Episode 91: Ed Gein–The Butcher of Plainfield

This episode takes a look at the ghastly life of Ed Gein, the Plainfield Butcher. Gein was the inspiration for Alfred Hitchcock’s Psycho as well as the serial killer Buffalo Bill in The Silence of the Lambs and Leatherface from Texas Chainsaw Massacre. How can one man be the genesis all of these horrific film characters? Give us a listen to find out.

Gein was born at the turn of the century to a wildly religious zealot of a mother and an alcoholic father who worked tanning animal skins when he wasn’t drunk (spoiler alert, the skin tanning comes in useful later in Gein’s life…). As Gein grew up, he came to idolize his domineering mother and lived with her, never having gone on so much as one a date, until her death when he was 39 years old. Gein’s mother died shortly after she had a stroke thought to be induced by the death of Gein’s older brother Harold (who died under rather mysterious circumstances).

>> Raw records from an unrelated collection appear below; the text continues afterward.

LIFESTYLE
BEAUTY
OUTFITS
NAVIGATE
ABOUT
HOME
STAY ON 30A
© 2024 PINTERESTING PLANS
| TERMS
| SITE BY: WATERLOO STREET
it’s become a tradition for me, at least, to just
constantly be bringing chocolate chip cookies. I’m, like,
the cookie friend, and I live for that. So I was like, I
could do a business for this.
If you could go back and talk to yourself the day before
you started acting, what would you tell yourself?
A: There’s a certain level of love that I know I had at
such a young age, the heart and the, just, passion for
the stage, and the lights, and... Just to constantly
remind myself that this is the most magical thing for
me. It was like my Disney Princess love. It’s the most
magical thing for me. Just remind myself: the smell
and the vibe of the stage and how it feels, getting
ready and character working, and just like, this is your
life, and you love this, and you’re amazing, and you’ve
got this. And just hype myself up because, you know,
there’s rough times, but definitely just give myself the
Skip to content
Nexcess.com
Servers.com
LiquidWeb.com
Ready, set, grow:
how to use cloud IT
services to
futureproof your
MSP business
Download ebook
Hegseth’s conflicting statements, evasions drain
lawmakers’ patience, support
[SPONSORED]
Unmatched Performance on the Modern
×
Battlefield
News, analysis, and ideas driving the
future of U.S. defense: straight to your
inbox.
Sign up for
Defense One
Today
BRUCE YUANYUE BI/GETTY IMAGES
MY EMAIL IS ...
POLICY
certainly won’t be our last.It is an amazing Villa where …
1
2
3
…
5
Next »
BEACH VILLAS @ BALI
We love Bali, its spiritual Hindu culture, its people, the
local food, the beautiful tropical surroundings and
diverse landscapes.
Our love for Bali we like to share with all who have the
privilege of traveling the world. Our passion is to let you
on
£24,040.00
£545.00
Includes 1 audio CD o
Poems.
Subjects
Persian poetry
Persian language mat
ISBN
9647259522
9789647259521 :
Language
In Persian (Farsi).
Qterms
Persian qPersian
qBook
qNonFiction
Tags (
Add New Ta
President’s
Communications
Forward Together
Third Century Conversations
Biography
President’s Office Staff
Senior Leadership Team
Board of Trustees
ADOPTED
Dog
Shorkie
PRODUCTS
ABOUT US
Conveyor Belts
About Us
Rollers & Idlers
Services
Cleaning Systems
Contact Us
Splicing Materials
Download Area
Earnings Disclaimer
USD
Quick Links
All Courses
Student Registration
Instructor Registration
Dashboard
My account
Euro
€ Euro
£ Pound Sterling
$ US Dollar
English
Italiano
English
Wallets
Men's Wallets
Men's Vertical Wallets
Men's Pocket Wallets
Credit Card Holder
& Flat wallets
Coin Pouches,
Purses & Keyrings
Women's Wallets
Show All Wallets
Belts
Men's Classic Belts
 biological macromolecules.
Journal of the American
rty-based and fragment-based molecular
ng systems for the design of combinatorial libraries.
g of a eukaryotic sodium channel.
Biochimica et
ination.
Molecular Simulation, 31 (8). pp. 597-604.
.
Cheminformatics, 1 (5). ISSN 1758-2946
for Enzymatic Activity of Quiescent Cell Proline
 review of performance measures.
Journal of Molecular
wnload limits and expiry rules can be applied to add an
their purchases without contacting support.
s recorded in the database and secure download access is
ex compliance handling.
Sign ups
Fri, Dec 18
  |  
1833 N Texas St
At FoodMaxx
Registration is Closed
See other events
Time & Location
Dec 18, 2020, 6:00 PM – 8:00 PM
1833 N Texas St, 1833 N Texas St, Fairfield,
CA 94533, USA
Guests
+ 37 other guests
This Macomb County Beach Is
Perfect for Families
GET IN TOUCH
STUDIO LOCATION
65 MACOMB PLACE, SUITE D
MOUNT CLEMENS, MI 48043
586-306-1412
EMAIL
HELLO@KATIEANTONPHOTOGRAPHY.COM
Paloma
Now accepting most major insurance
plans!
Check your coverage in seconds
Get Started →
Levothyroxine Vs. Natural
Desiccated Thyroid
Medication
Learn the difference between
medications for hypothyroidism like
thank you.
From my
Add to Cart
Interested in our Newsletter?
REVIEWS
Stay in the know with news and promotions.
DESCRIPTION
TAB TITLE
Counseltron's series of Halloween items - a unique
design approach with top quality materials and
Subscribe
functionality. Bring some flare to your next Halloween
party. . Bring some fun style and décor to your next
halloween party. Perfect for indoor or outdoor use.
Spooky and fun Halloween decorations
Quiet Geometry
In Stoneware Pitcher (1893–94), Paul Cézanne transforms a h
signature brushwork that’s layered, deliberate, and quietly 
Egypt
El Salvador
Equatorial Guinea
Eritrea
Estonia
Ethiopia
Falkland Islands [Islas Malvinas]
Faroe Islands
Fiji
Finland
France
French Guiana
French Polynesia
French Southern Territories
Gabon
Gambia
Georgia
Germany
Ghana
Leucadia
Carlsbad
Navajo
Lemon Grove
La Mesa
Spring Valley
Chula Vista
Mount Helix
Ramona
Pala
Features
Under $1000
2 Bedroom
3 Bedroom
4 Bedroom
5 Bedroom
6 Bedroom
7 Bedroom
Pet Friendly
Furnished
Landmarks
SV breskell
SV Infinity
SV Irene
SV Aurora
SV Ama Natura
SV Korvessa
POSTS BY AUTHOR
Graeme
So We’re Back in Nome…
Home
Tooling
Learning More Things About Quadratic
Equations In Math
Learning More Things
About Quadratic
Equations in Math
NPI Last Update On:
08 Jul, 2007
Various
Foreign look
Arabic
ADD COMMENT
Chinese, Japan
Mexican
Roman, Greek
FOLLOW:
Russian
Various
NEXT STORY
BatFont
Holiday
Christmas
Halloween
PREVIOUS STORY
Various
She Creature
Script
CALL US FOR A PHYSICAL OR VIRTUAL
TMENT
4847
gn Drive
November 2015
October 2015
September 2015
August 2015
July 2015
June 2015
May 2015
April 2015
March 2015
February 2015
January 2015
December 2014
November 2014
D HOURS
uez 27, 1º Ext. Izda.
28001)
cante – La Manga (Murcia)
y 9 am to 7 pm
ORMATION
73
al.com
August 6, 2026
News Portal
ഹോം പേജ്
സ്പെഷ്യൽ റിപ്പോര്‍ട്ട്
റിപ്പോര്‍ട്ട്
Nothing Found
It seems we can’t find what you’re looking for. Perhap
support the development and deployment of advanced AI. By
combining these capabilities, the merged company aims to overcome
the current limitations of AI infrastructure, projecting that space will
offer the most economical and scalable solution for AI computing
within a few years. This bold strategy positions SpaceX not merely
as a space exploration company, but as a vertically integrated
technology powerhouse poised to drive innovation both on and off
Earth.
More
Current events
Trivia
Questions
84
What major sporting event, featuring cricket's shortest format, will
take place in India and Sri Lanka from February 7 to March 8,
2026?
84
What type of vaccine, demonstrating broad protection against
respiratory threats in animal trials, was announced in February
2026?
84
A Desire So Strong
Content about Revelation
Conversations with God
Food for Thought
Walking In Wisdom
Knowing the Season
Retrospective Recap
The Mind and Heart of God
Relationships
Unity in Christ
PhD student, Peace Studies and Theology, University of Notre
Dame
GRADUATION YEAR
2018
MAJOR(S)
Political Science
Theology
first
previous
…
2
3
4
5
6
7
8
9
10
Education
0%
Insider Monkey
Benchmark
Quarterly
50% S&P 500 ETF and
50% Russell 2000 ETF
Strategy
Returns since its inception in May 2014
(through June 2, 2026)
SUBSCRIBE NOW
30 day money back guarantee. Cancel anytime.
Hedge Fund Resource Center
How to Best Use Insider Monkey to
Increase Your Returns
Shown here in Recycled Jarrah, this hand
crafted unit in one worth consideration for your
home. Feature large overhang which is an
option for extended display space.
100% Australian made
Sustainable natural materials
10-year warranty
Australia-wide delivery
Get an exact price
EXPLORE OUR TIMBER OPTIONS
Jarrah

Once alone, Gein earned the reputation as “Weird Eddy” the guy who lived alone in an empty farmhouse. He drifted through town doing odd jobs and even babysitting for people, until in 1957, when he was arrested for the murder of Bernice Warden, the clerk at the general store. She was shot on the first day of hunting season, and when police investigated Gein’s home, they discovered a trove of horrors. Since his mother’s death, Gein had killed several people, robbed dozens of graves, and had a house of trophies. Horrible, horrible trophies. Warden’s body was hanging in a shed, being cut apart like a deer. What the police found in the house itself was even more mind blowing. Noses in a box, masks made from human faces, a “Woman suit” made from the skin of several women, a belt made of nipple, female genetalia tucked in pairs of man-sized panties, you name it. How many people did Gein kill? How many graves did he rob? Why did he do it? What other trophies did he keep? We try to get to the bottom of it in this episode, and you can get the bonus feature of Dave and Brent freaking out on air while Brad shows them pictures of some of Gein’s trophies—pictures they consciously decided not to Google while they were doing their research.